# The problem
I would like the records restated word for word, without the pictures.

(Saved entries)
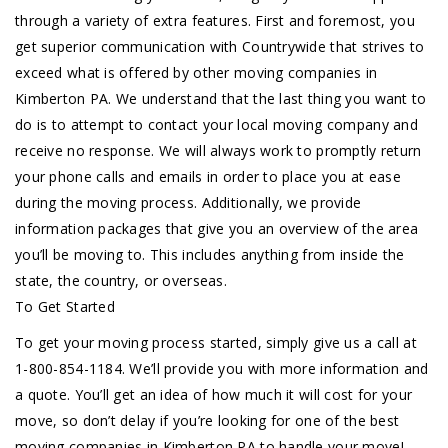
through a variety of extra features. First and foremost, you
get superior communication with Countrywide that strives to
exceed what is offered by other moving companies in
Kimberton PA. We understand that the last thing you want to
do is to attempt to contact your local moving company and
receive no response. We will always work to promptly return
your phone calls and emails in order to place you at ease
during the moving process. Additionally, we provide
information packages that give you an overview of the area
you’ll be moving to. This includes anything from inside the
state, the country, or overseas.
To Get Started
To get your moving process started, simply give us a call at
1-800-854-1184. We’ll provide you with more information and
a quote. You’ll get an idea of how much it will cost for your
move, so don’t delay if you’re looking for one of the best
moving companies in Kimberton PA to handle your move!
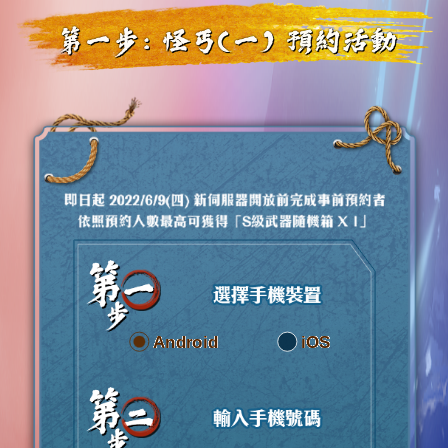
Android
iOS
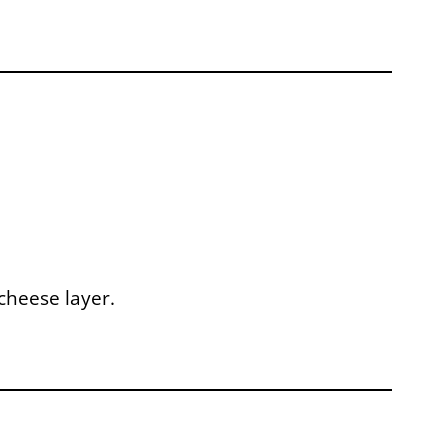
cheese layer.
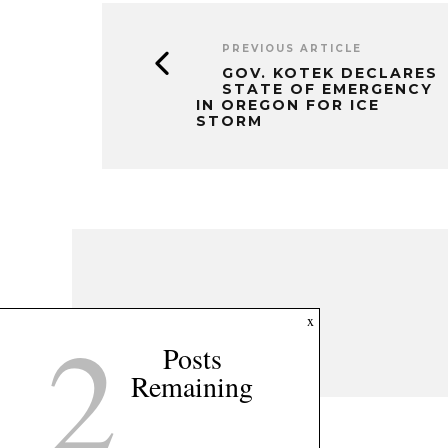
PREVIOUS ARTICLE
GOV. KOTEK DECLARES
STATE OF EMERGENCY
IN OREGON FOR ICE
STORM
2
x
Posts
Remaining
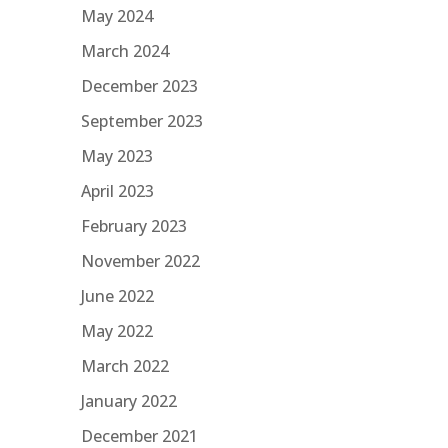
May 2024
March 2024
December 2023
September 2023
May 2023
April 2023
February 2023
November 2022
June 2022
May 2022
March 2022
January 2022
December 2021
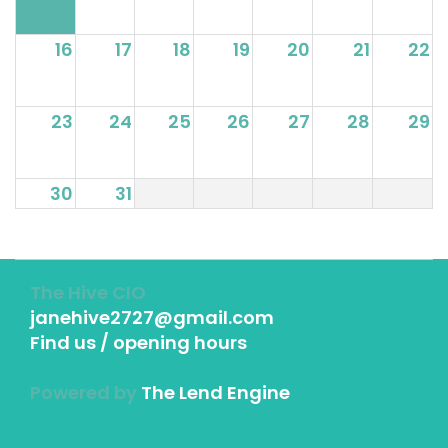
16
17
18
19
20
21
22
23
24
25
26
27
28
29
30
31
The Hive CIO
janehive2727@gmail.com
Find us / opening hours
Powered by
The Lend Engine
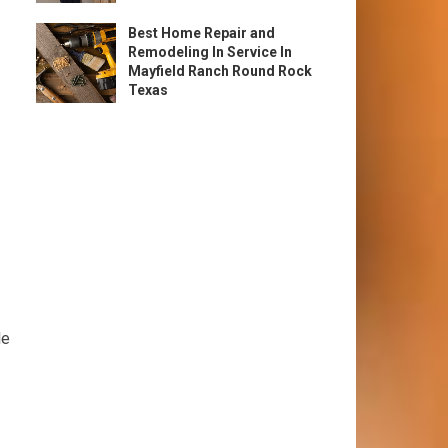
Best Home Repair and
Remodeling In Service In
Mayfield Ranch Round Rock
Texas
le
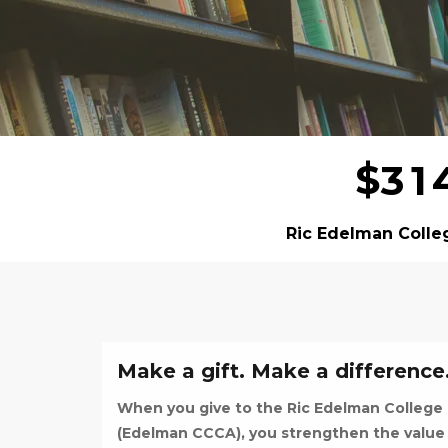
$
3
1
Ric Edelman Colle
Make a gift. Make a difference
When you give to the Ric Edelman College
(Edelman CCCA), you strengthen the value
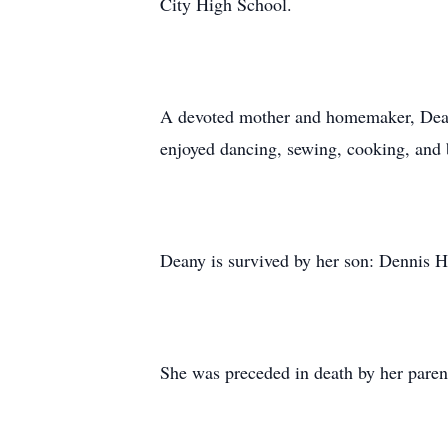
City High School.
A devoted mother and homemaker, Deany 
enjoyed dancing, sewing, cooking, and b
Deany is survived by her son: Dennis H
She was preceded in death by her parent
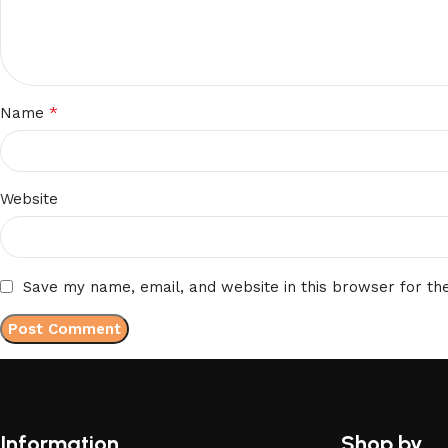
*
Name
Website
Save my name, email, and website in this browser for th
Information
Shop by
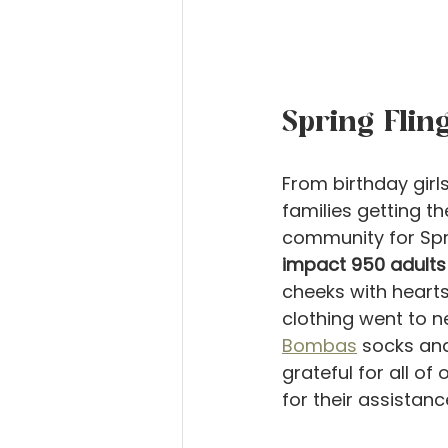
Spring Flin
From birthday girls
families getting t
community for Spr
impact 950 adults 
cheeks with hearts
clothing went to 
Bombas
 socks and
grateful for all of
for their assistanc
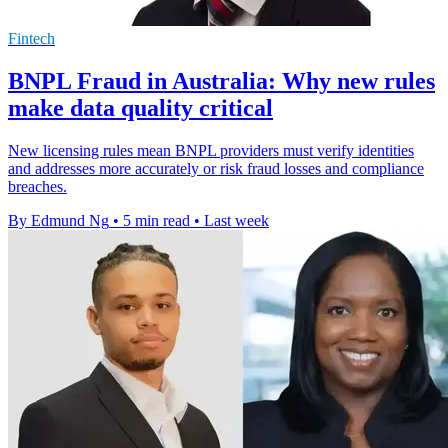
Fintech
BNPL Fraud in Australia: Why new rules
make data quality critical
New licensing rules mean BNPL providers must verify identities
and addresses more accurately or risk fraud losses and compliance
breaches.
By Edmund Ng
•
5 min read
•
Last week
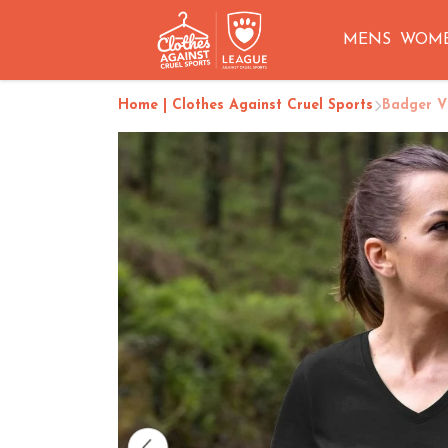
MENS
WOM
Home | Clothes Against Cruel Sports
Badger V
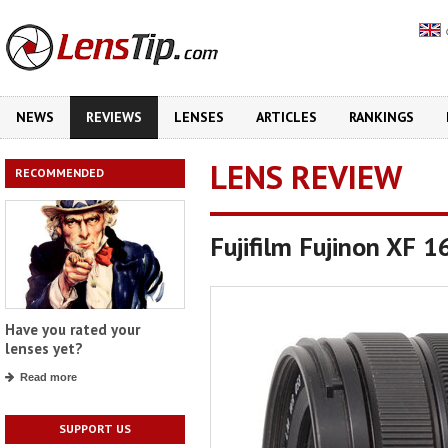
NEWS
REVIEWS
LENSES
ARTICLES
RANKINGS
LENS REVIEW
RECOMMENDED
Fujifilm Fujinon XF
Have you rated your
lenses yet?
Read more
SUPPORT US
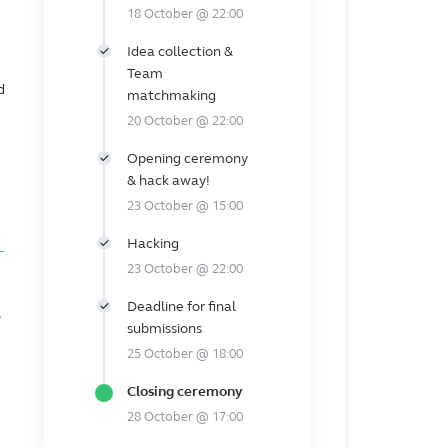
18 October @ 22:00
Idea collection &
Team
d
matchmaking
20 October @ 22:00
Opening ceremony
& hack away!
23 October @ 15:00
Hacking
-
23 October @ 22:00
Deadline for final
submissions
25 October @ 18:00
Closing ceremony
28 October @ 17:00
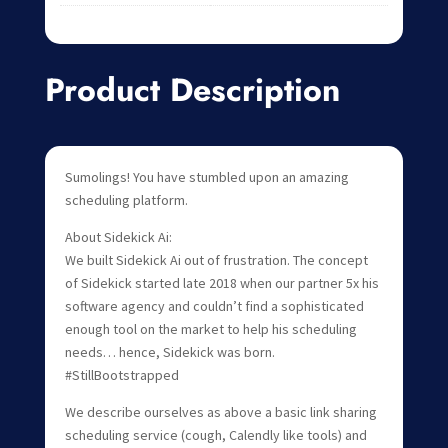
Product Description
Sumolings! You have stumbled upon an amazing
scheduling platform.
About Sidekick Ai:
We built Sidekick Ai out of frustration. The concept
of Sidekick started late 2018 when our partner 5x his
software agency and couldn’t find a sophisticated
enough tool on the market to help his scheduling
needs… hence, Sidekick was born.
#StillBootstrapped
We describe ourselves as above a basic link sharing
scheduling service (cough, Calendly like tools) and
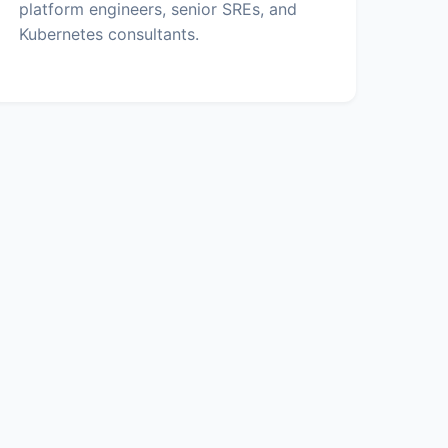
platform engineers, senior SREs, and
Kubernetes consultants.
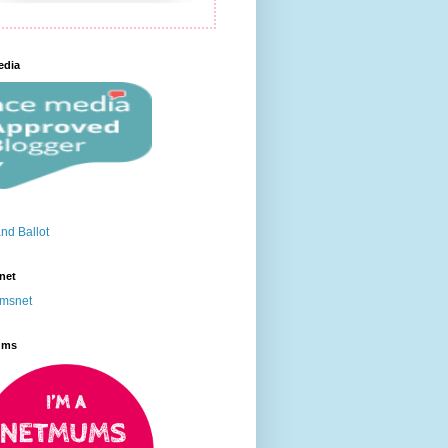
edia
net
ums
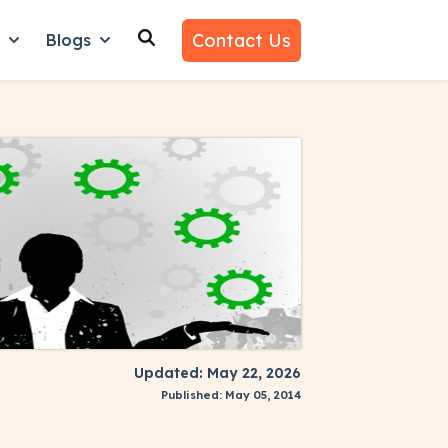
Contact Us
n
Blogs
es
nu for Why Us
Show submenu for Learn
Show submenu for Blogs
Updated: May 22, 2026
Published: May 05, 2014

# Finished exercise
through a variety of extra features. First and foremost, you
get superior communication with Countrywide that strives to
exceed what is offered by other moving companies in
Kimberton PA. We understand that the last thing you want to
do is to attempt to contact your local moving company and
receive no response. We will always work to promptly return
your phone calls and emails in order to place you at ease
during the moving process. Additionally, we provide
information packages that give you an overview of the area
you’ll be moving to. This includes anything from inside the
state, the country, or overseas.
To Get Started
To get your moving process started, simply give us a call at
1-800-854-1184. We’ll provide you with more information and
a quote. You’ll get an idea of how much it will cost for your
move, so don’t delay if you’re looking for one of the best
moving companies in Kimberton PA to handle your move!
Android
iOS
cheese layer.
PREVIOUS ARTICLE
GOV. KOTEK DECLARES
STATE OF EMERGENCY
IN OREGON FOR ICE
STORM
2
x
Posts
Remaining
May 2024
March 2024
December 2023
September 2023
May 2023
April 2023
February 2023
November 2022
June 2022
May 2022
March 2022
January 2022
December 2021
16
17
18
19
20
21
22
23
24
25
26
27
28
29
30
31
The Hive CIO
janehive2727@gmail.com
Find us / opening hours
Powered by
The Lend Engine
Best Home Repair and
Remodeling In Service In
Mayfield Ranch Round Rock
Texas
le
$
3
1
Ric Edelman Colle
Make a gift. Make a difference
When you give to the Ric Edelman College
(Edelman CCCA), you strengthen the value
City High School.
A devoted mother and homemaker, Deany 
enjoyed dancing, sewing, cooking, and b
Deany is survived by her son: Dennis H
She was preceded in death by her parent
*
Name
Website
Save my name, email, and website in this browser for th
Information
Shop by
Spring Flin
From birthday girls
families getting t
community for Spr
impact 950 adults 
cheeks with hearts
clothing went to 
Bombas
 socks and
grateful for all of
for their assistanc
Fintech
BNPL Fraud in Australia: Why new rules
make data quality critical
New licensing rules mean BNPL providers must verify identities
and addresses more accurately or risk fraud losses and compliance
breaches.
By Edmund Ng
•
5 min read
•
Last week
MENS
WOM
Home | Clothes Against Cruel Sports
Badger V
NEWS
REVIEWS
LENSES
ARTICLES
RANKINGS
LENS REVIEW
RECOMMENDED
Fujifilm Fujinon XF
Have you rated your
lenses yet?
Read more
SUPPORT US
18 October @ 22:00
Idea collection &
Team
d
matchmaking
20 October @ 22:00
Opening ceremony
& hack away!
23 October @ 15:00
Hacking
-
23 October @ 22:00
Deadline for final
submissions
25 October @ 18:00
Closing ceremony
28 October @ 17:00
Product Description
Sumolings! You have stumbled upon an amazing
scheduling platform.
About Sidekick Ai:
We built Sidekick Ai out of frustration. The concept
of Sidekick started late 2018 when our partner 5x his
software agency and couldn’t find a sophisticated
enough tool on the market to help his scheduling
needs… hence, Sidekick was born.
#StillBootstrapped
We describe ourselves as above a basic link sharing
scheduling service (cough, Calendly like tools) and
platform engineers, senior SREs, and
Kubernetes consultants.
edia
net
ums
Contact Us
n
Blogs
es
nu for Why Us
Show submenu for Learn
Show submenu for Blogs
Updated: May 22, 2026
Published: May 05, 2014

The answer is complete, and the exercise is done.